5. Results update **instantly** when you change selections, allowing rapid comparisons.


**Outputs**  
- An **interactive Plotly chart** adapted to the selected variable type.  
- Automatic updates of the chart when changing group or variable.  



## 1. Imports
Import the Python libraries needed for:
- Data manipulation (pandas, numpy)
- Interactive charts (plotly.express)
- Widgets for UI (ipywidgets)
- Notebook display formatting (IPython.display)


In [49]:
# What : Here I import the libraries needed for the 2-level interactive Plotly explorer
# Why  : Because I want to manipulate the data, create interactive charts, and build a widget-based UI

import pandas as pd
import numpy as np
import plotly.express as px
import ipywidgets as widgets
from IPython.display import display


## 2. Load Data and Prepare Variables
Load the dataset, define variable groups, cast categorical columns, and set visualization options (colors, category orders).


In [50]:
# What : Here I load the dataset and prepare it for the 2-level explorer
# Why  : Because I need a clean, structured dataset with categories and formatting ready for visualization
# How  : To do this, I read the CSV, define the groups/columns, and set options (types, colors, orders)

# 1. Load data
DATA_PATH = "../data/bank-full.csv"   # adjust if needed
df = pd.read_csv(DATA_PATH, sep=";")  # read the CSV file

# 2. Define groups and their variables
GROUP_VARS = {
    "Demography": ["age", "job", "marital", "education"],
    "Finance & Credit": ["default", "balance", "housing", "loan"],
    "Current contact": ["contact", "day", "month", "duration"],
    "History": ["campaign", "pdays", "previous", "poutcome"],
}

# 3. Create relevant subset
all_cols = sorted({c for cols in GROUP_VARS.values() for c in cols} | {"y"})
df_sub = df[all_cols].copy()

# 4. Cast categorical columns
cat_cols = ["job","marital","education","default","housing","loan","contact","month","poutcome","y"]
for c in cat_cols:
    if c in df_sub.columns:
        df_sub[c] = df_sub[c].astype("category")
if "y" in df_sub:
    df_sub["y"] = df_sub["y"].cat.set_categories(["yes","no"])

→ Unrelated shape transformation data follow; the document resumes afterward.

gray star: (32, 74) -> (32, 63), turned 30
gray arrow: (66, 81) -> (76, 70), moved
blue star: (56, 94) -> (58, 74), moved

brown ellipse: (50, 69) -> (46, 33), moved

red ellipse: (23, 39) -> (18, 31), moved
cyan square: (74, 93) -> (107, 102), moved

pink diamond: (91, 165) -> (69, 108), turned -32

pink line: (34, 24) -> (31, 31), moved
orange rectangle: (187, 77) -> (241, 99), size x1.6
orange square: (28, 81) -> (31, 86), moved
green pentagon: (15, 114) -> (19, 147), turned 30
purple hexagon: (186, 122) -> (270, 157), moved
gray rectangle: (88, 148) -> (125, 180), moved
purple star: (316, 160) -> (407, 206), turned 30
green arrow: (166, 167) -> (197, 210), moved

# 5. Set colors and category orders
COLOR_MAP = {"yes": "#2ca02c", "no": "#ff7f0e"}  # green / orange
MONTH_ORDER = ["jan","feb","mar","apr","may","jun","jul","aug","sep","oct","nov","dec"]
if "month" in df_sub and set(df_sub["month"].astype(str).str.lower()).issubset(MONTH_ORDER):
    df_sub["month"] = df_sub["month"].cat.reorder_categories(MONTH_ORDER, ordered=True)


## 3. Create Menus (Group and Variable)
Create two dropdown menus:
- Group → selects a set of related variables
- Variable → updates dynamically based on the chosen group


In [51]:
# What : Here I create the menus (Group, Variable)
# Why  : Because I want to select a group of variables first, then choose a specific variable dynamically
# How  : To do this, I create two dropdowns and link the Variable menu to the Group menu

# 1. Instantiate menus
group_dd = widgets.Dropdown(options=list(GROUP_VARS.keys()), description="Group")
var_dd   = widgets.Dropdown(options=GROUP_VARS["Demography"], description="Variable")

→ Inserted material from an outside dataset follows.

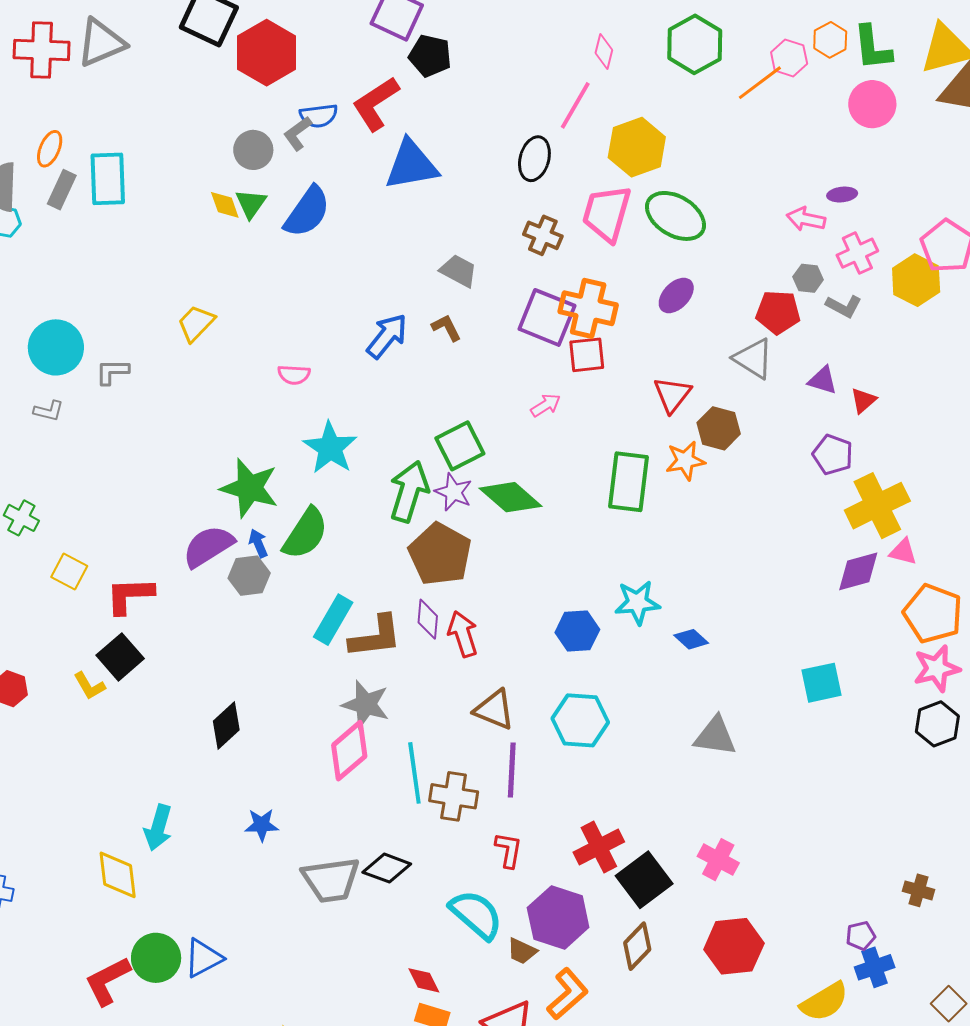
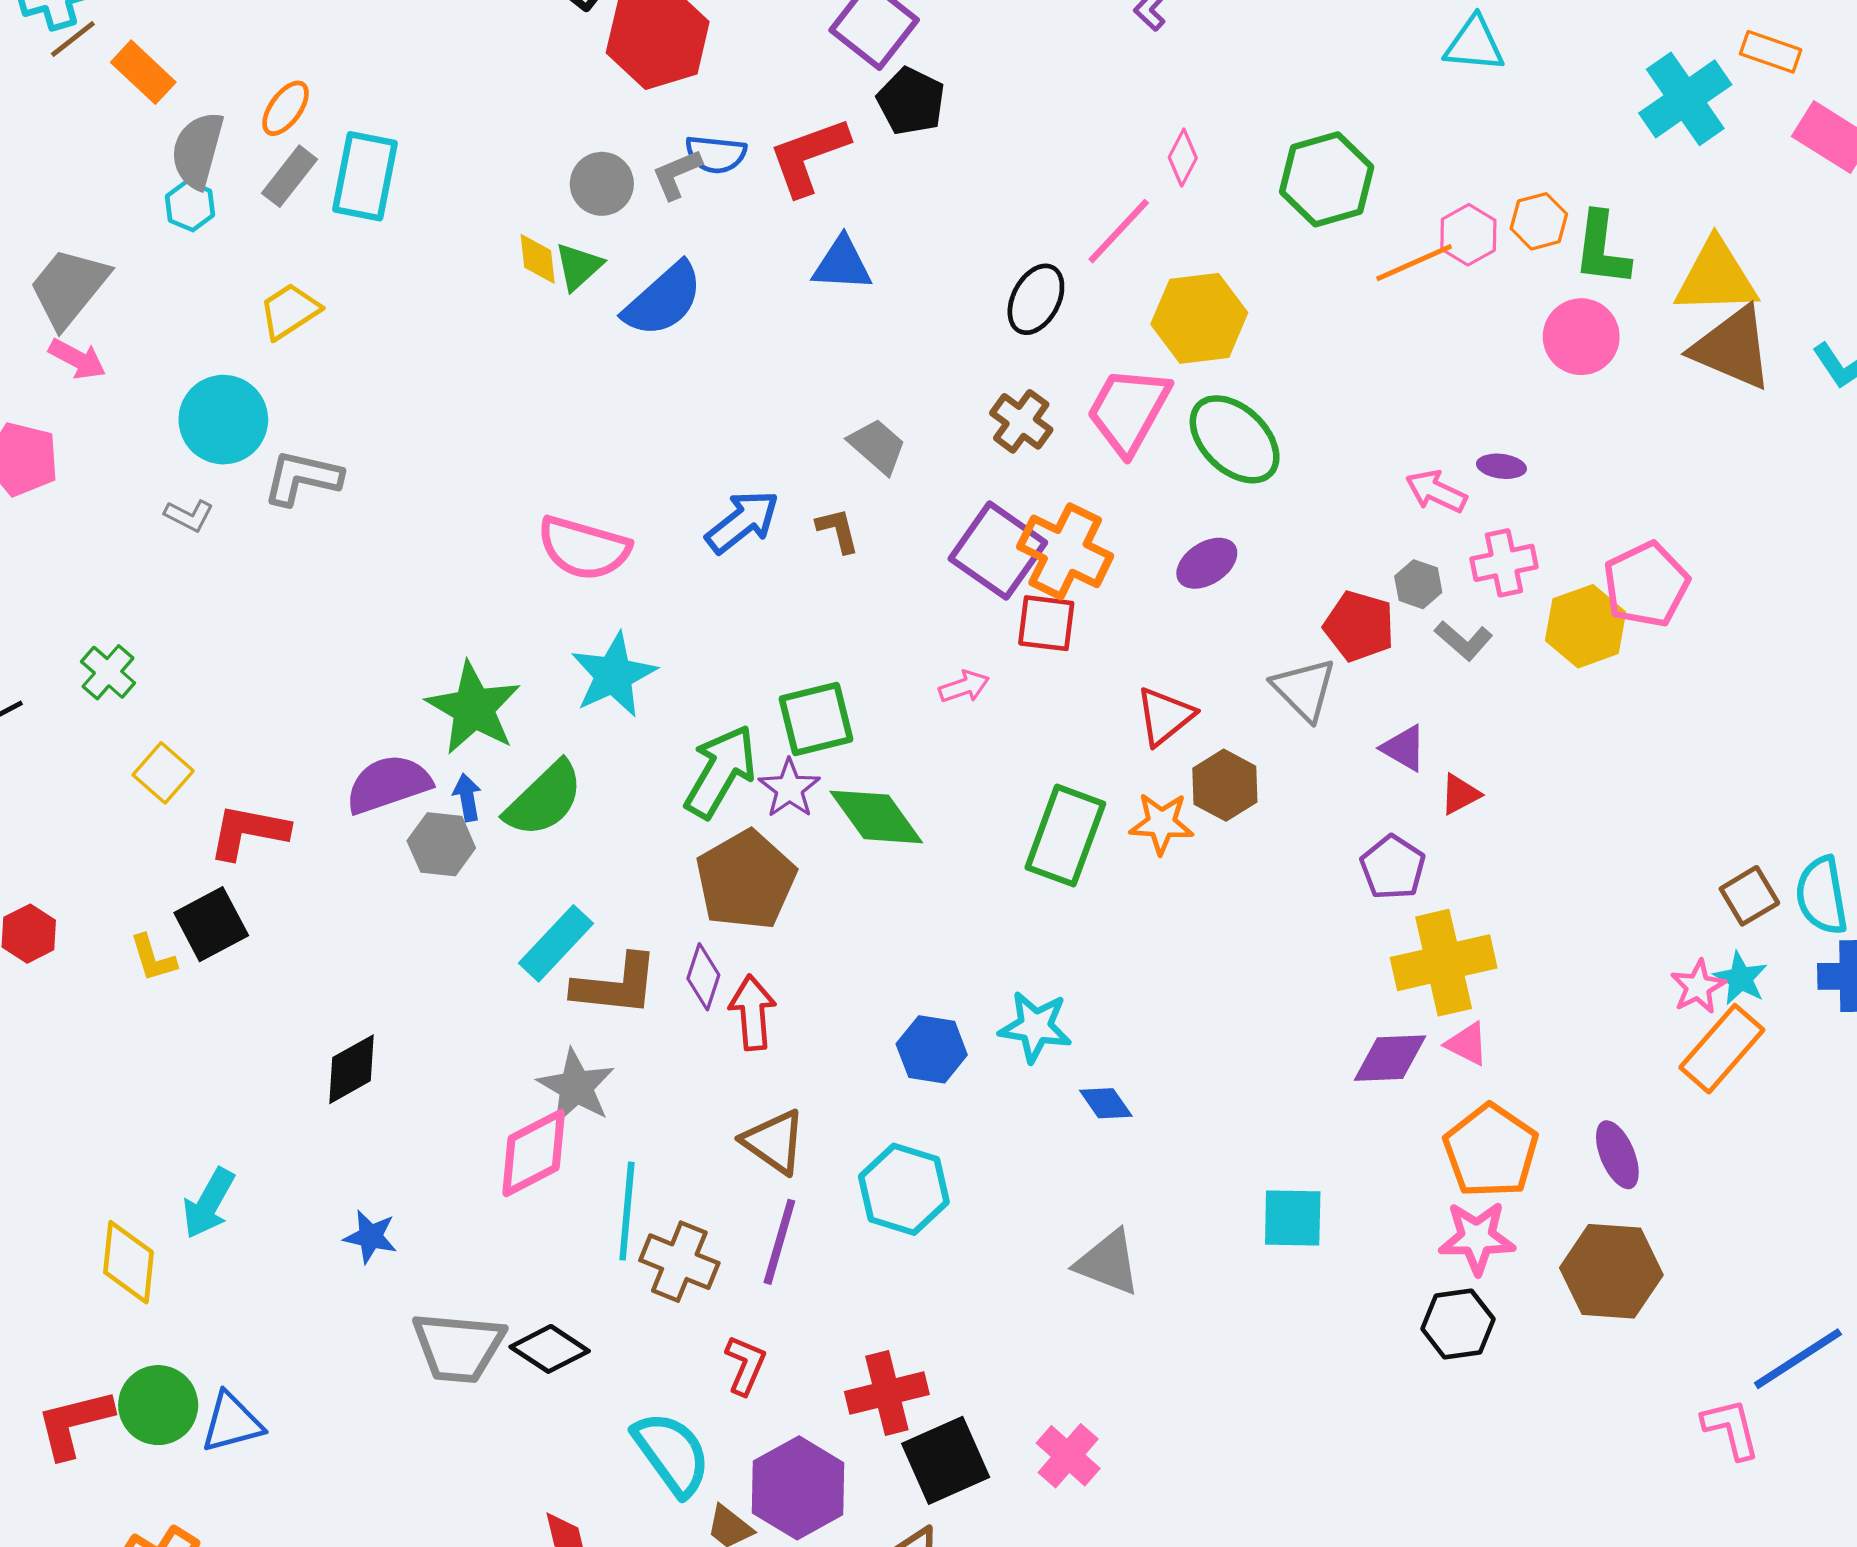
blue triangle: (411, 165) -> (842, 264), size x0.7
yellow trapezoid: (196, 323) -> (290, 311), moved
gray L-shape: (112, 372) -> (302, 478), size x1.4
pink semicircle: (294, 375) -> (584, 548), size x1.8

# 2. Sync Variable with Group
def _on_group(change):
    g = change["new"]
    var_dd.options = GROUP_VARS[g]    # update variable options
    var_dd.value   = GROUP_VARS[g][0] # reset to first variable
group_dd.observe(_on_group, names="value")  # listen for group change


## 4. Render Plot
Display the appropriate chart based on:
- Group and Variable selected
- Variable type (numeric vs categorical)

Logic:
- Numeric (Demography) → grouped histogram (Yes/No)
- Categorical (Demography) → stacked bar chart
- Finance & Credit numeric → box plot
- Finance & Credit categorical → stacked bar chart
- Current contact duration → grouped histogram
- Current contact date fields → stacked bar chart
- History numeric → grouped histogram
- History categorical → stacked bar chart


In [52]:
# What : Here I display the right chart according to the selected group and variable
# Why  : Because I want to compare Yes/No distributions or subscription rates depending on variable type
# How  : To do this, I apply specific chart logic for each group and variable type, with consistent titles/colors/legends

def render_plot(group, var):
    # Force certain columns as categorical
    force_categorical = {"day"} if group == "Current contact" else set()
    is_numeric = (df_sub[var].dtype.kind in "biufc") and (var not in force_categorical)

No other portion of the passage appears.